*Exercise directions*: Each entry below is to be reproduced exactly, though any pictures it holds must be omitted.

(Records excerpted from a collection)
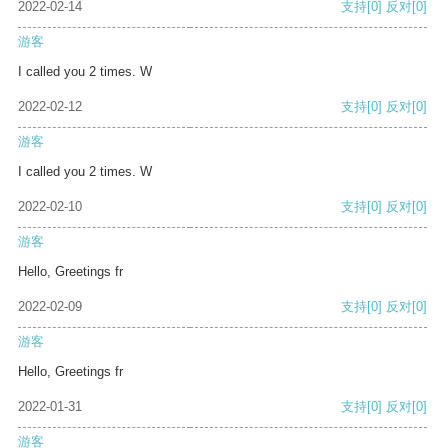
2022-02-14
支持
[0]
反对
[0]
游客
I called you 2 times. W
2022-02-12
支持
[0]
反对
[0]
游客
I called you 2 times. W
2022-02-10
支持
[0]
反对
[0]
游客
Hello, Greetings fr
2022-02-09
支持
[0]
反对
[0]
游客
Hello, Greetings fr
2022-01-31
支持
[0]
反对
[0]
游客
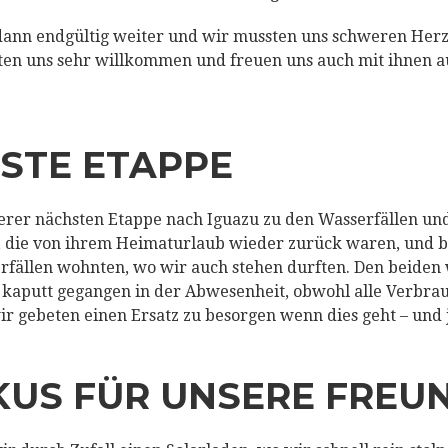
dann endgültig weiter und wir mussten uns schweren Herz
lten uns sehr willkommen und freuen uns auch mit ihnen a
HSTE ETAPPE
serer nächsten Etappe nach Iguazu zu den Wasserfällen un
, die von ihrem Heimaturlaub wieder zurück waren, und b
rfällen wohnten, wo wir auch stehen durften. Den beiden 
h kaputt gegangen in der Abwesenheit, obwohl alle Verbr
 gebeten einen Ersatz zu besorgen wenn dies geht – und j
KUS FÜR UNSERE FREU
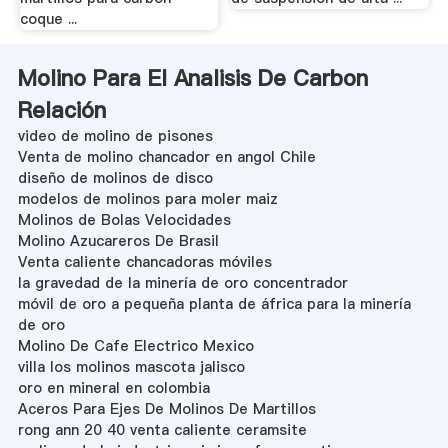
coque ...
Molino Para El Analisis De Carbon
Relación
video de molino de pisones
Venta de molino chancador en angol Chile
diseño de molinos de disco
modelos de molinos para moler maiz
Molinos de Bolas Velocidades
Molino Azucareros De Brasil
Venta caliente chancadoras móviles
la gravedad de la minería de oro concentrador
móvil de oro a pequeña planta de áfrica para la minería
de oro
Molino De Cafe Electrico Mexico
villa los molinos mascota jalisco
oro en mineral en colombia
Aceros Para Ejes De Molinos De Martillos
rong ann 20 40 venta caliente ceramsite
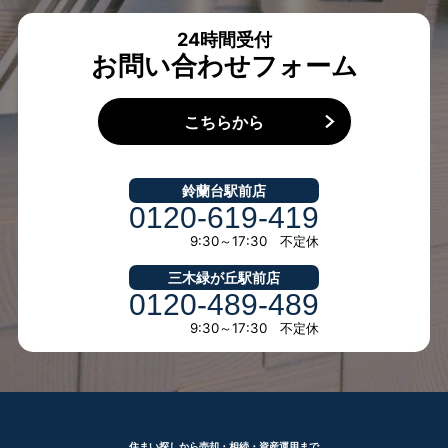
24時間受付
お問い合わせフォーム
こちらから
鈴蘭台駅前店
0120-619-419
9:30～17:30 不定休
三木緑が丘駅前店
0120-489-489
9:30～17:30 不定休
住まい探しから売却・相続・資産運用まで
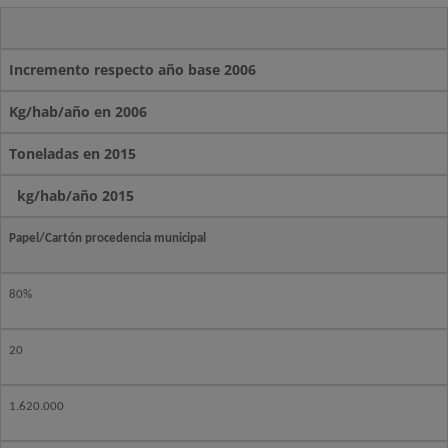
Incremento respecto año base 2006
Kg/hab/año en 2006
Toneladas en 2015
kg/hab/año 2015
Papel/Cartón procedencia municipal
80%
20
1.620.000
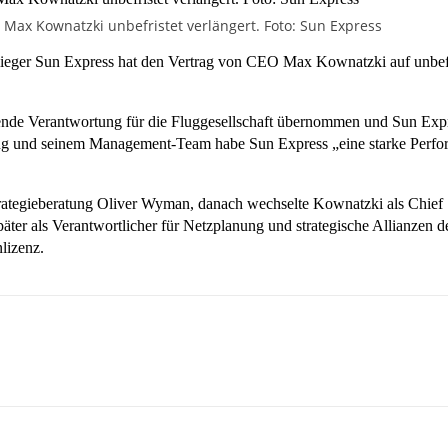
 Max Kownatzki unbefristet verlängert. Foto: Sun Express
lieger Sun Express hat den Vertrag von CEO Max Kownatzki auf unbefrist
nde Verantwortung für die Fluggesellschaft übernommen und Sun Expr
rung und seinem Management-Team habe Sun Express „eine starke Perf
rategieberatung Oliver Wyman, danach wechselte Kownatzki als Chief St
ter als Verantwortlicher für Netzplanung und strategische Allianzen d
lizenz.
sApp
Linkedin
Telegram
Copy URL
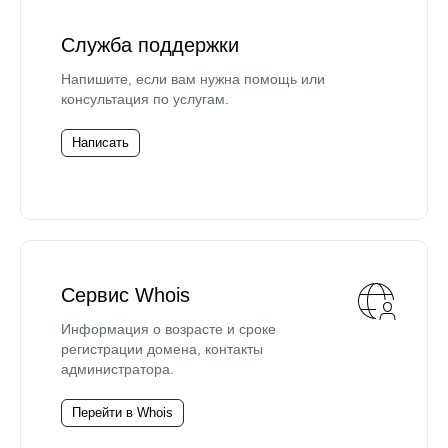
Служба поддержки
Напишите, если вам нужна помощь или
консультация по услугам.
Написать
Сервис Whois
Информация о возрасте и сроке
регистрации домена, контакты
администратора.
Перейти в Whois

*Written solution*:
2022-02-14
支持
[0]
反对
[0]
游客
I called you 2 times. W
2022-02-12
支持
[0]
反对
[0]
游客
I called you 2 times. W
2022-02-10
支持
[0]
反对
[0]
游客
Hello, Greetings fr
2022-02-09
支持
[0]
反对
[0]
游客
Hello, Greetings fr
2022-01-31
支持
[0]
反对
[0]
游客
dann endgültig weiter und wir mussten uns schweren Herz
lten uns sehr willkommen und freuen uns auch mit ihnen a
HSTE ETAPPE
serer nächsten Etappe nach Iguazu zu den Wasserfällen un
, die von ihrem Heimaturlaub wieder zurück waren, und b
rfällen wohnten, wo wir auch stehen durften. Den beiden 
h kaputt gegangen in der Abwesenheit, obwohl alle Verbr
 gebeten einen Ersatz zu besorgen wenn dies geht – und j
KUS FÜR UNSERE FREU
coque ...
Molino Para El Analisis De Carbon
Relación
video de molino de pisones
Venta de molino chancador en angol Chile
diseño de molinos de disco
modelos de molinos para moler maiz
Molinos de Bolas Velocidades
Molino Azucareros De Brasil
Venta caliente chancadoras móviles
la gravedad de la minería de oro concentrador
móvil de oro a pequeña planta de áfrica para la minería
de oro
Molino De Cafe Electrico Mexico
villa los molinos mascota jalisco
oro en mineral en colombia
Aceros Para Ejes De Molinos De Martillos
rong ann 20 40 venta caliente ceramsite
24時間受付
お問い合わせフォーム
こちらから
鈴蘭台駅前店
0120-619-419
9:30～17:30 不定休
三木緑が丘駅前店
0120-489-489
9:30～17:30 不定休
住まい探しから売却・相続・資産運用まで
Incremento respecto año base 2006
Kg/hab/año en 2006
Toneladas en 2015
kg/hab/año 2015
Papel/Cartón procedencia municipal
80%
20
1.620.000
 Max Kownatzki unbefristet verlängert. Foto: Sun Express
lieger Sun Express hat den Vertrag von CEO Max Kownatzki auf unbefrist
nde Verantwortung für die Fluggesellschaft übernommen und Sun Expr
rung und seinem Management-Team habe Sun Express „eine starke Perf
rategieberatung Oliver Wyman, danach wechselte Kownatzki als Chief St
ter als Verantwortlicher für Netzplanung und strategische Allianzen d
lizenz.
sApp
Linkedin
Telegram
Copy URL
Служба поддержки
Напишите, если вам нужна помощь или
консультация по услугам.
Написать
Сервис Whois
Информация о возрасте и сроке
регистрации домена, контакты
администратора.
Перейти в Whois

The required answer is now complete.